Information:
§ §

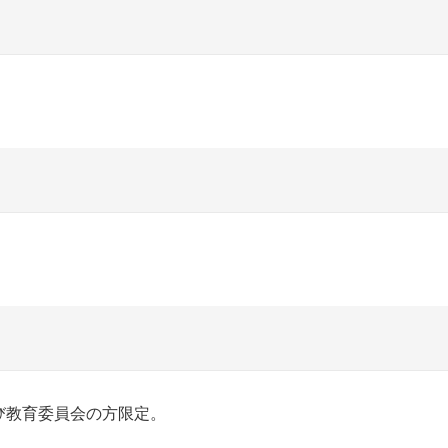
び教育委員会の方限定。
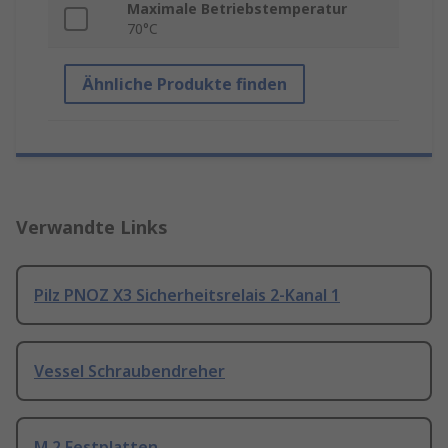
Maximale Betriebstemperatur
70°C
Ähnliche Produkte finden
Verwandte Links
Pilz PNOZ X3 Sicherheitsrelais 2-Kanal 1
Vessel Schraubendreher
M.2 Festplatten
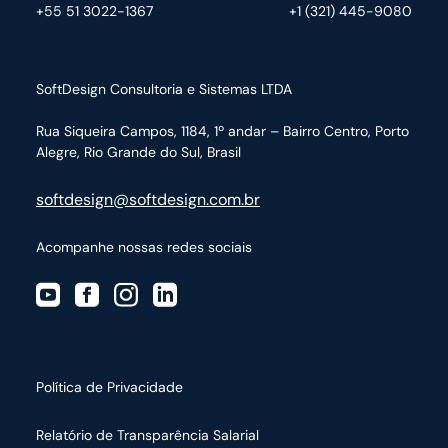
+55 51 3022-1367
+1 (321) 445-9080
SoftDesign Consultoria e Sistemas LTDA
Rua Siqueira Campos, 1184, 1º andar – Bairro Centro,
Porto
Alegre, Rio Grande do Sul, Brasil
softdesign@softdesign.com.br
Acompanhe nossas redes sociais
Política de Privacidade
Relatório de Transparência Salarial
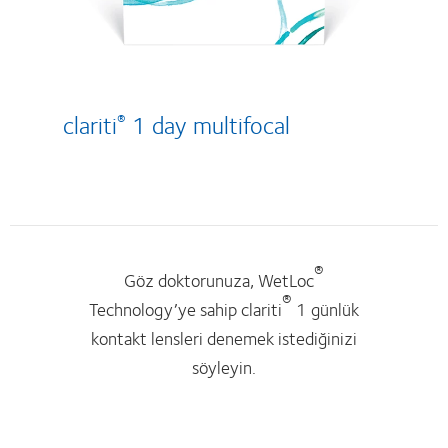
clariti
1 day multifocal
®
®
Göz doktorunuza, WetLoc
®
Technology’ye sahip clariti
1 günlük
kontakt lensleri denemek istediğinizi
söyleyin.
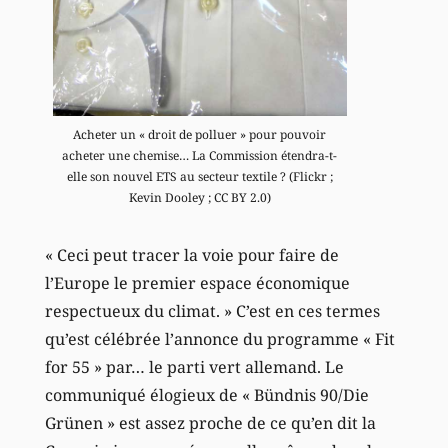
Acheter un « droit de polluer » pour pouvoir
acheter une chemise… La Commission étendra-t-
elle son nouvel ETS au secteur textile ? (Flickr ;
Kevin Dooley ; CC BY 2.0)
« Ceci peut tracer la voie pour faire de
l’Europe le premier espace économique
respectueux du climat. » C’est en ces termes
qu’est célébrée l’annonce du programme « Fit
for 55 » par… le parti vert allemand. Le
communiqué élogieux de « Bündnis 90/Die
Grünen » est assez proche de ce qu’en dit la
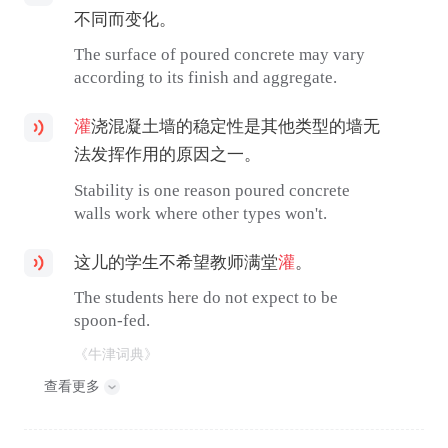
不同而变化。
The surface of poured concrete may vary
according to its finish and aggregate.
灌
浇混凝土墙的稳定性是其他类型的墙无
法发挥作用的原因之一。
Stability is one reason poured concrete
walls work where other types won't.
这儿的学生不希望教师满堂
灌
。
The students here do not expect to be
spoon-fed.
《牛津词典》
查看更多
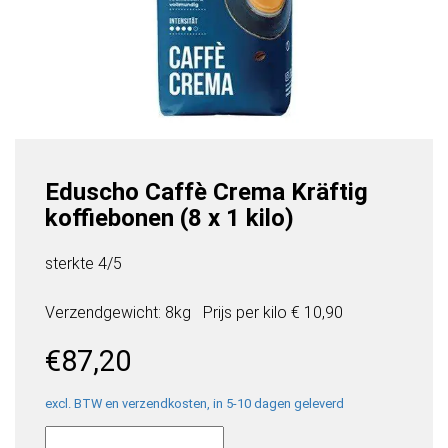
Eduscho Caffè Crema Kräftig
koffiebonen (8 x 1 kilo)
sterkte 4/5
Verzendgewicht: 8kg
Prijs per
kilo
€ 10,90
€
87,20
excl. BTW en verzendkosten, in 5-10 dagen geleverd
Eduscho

§ §

Description of the task: Only the pictures are to be left out; write out all the other data exactly.

Written reply:
び教育委員会の方限定。
Maximale Betriebstemperatur
70°C
Ähnliche Produkte finden
Verwandte Links
Pilz PNOZ X3 Sicherheitsrelais 2-Kanal 1
Vessel Schraubendreher
M.2 Festplatten
+55 51 3022-1367
+1 (321) 445-9080
SoftDesign Consultoria e Sistemas LTDA
Rua Siqueira Campos, 1184, 1º andar – Bairro Centro,
Porto
Alegre, Rio Grande do Sul, Brasil
softdesign@softdesign.com.br
Acompanhe nossas redes sociais
Política de Privacidade
Relatório de Transparência Salarial
clariti
1 day multifocal
®
®
Göz doktorunuza, WetLoc
®
Technology’ye sahip clariti
1 günlük
kontakt lensleri denemek istediğinizi
söyleyin.
Acheter un « droit de polluer » pour pouvoir
acheter une chemise… La Commission étendra-t-
elle son nouvel ETS au secteur textile ? (Flickr ;
Kevin Dooley ; CC BY 2.0)
« Ceci peut tracer la voie pour faire de
l’Europe le premier espace économique
respectueux du climat. » C’est en ces termes
qu’est célébrée l’annonce du programme « Fit
for 55 » par… le parti vert allemand. Le
communiqué élogieux de « Bündnis 90/Die
Grünen » est assez proche de ce qu’en dit la
不同而变化。
The surface of poured concrete may vary
according to its finish and aggregate.
灌
浇混凝土墙的稳定性是其他类型的墙无
法发挥作用的原因之一。
Stability is one reason poured concrete
walls work where other types won't.
这儿的学生不希望教师满堂
灌
。
The students here do not expect to be
spoon-fed.
《牛津词典》
查看更多
Eduscho Caffè Crema Kräftig
koffiebonen (8 x 1 kilo)
sterkte 4/5
Verzendgewicht: 8kg
Prijs per
kilo
€ 10,90
€
87,20
excl. BTW en verzendkosten, in 5-10 dagen geleverd
Eduscho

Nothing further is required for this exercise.